[Saved entries]
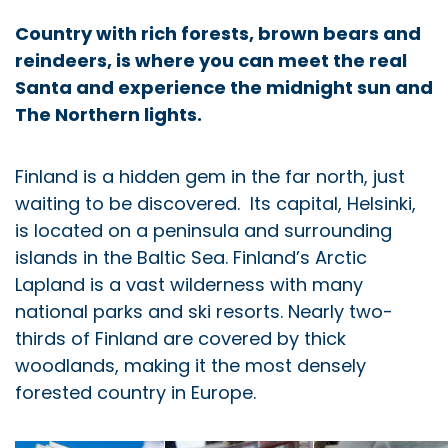
Country with rich forests, brown bears and
reindeers, is where you can meet the real
Santa and experience the midnight sun and
The Northern lights.
Finland is a hidden gem in the far north, just
waiting to be discovered. Its capital, Helsinki,
is located on a peninsula and surrounding
islands in the Baltic Sea. Finland’s Arctic
Lapland is a vast wilderness with many
national parks and ski resorts. Nearly two-
thirds of Finland are covered by thick
woodlands, making it the most densely
forested country in Europe.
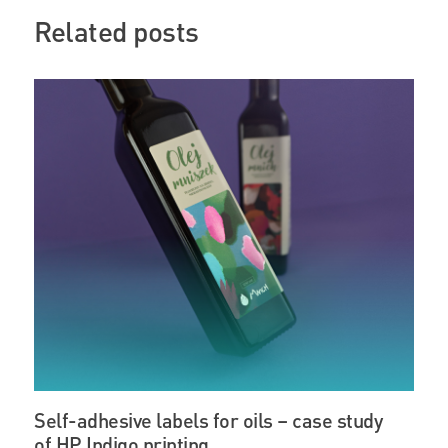
Related posts
Self-adhesive labels for oils – case study
of HP Indigo printing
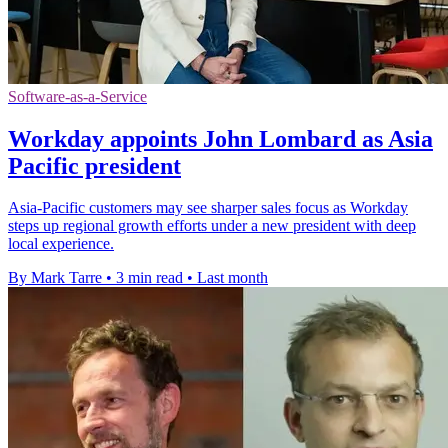
Software-as-a-Service
Workday appoints John Lombard as Asia
Pacific president
Asia-Pacific customers may see sharper sales focus as Workday
steps up regional growth efforts under a new president with deep
local experience.
By Mark Tarre
•
3 min read
•
Last month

* What you will do:
You are asked to output the records precisely as they appear, minus any pictures.

* Output of the exercise:
Country with rich forests, brown bears and
reindeers, is where you can meet the real
Santa and experience the midnight sun and
The Northern lights.
Finland is a hidden gem in the far north, just
waiting to be discovered. Its capital, Helsinki,
is located on a peninsula and surrounding
islands in the Baltic Sea. Finland’s Arctic
Lapland is a vast wilderness with many
national parks and ski resorts. Nearly two-
thirds of Finland are covered by thick
woodlands, making it the most densely
forested country in Europe.
Related posts
Self-adhesive labels for oils – case study
of HP Indigo printing
Software-as-a-Service
Workday appoints John Lombard as Asia
Pacific president
Asia-Pacific customers may see sharper sales focus as Workday
steps up regional growth efforts under a new president with deep
local experience.
By Mark Tarre
•
3 min read
•
Last month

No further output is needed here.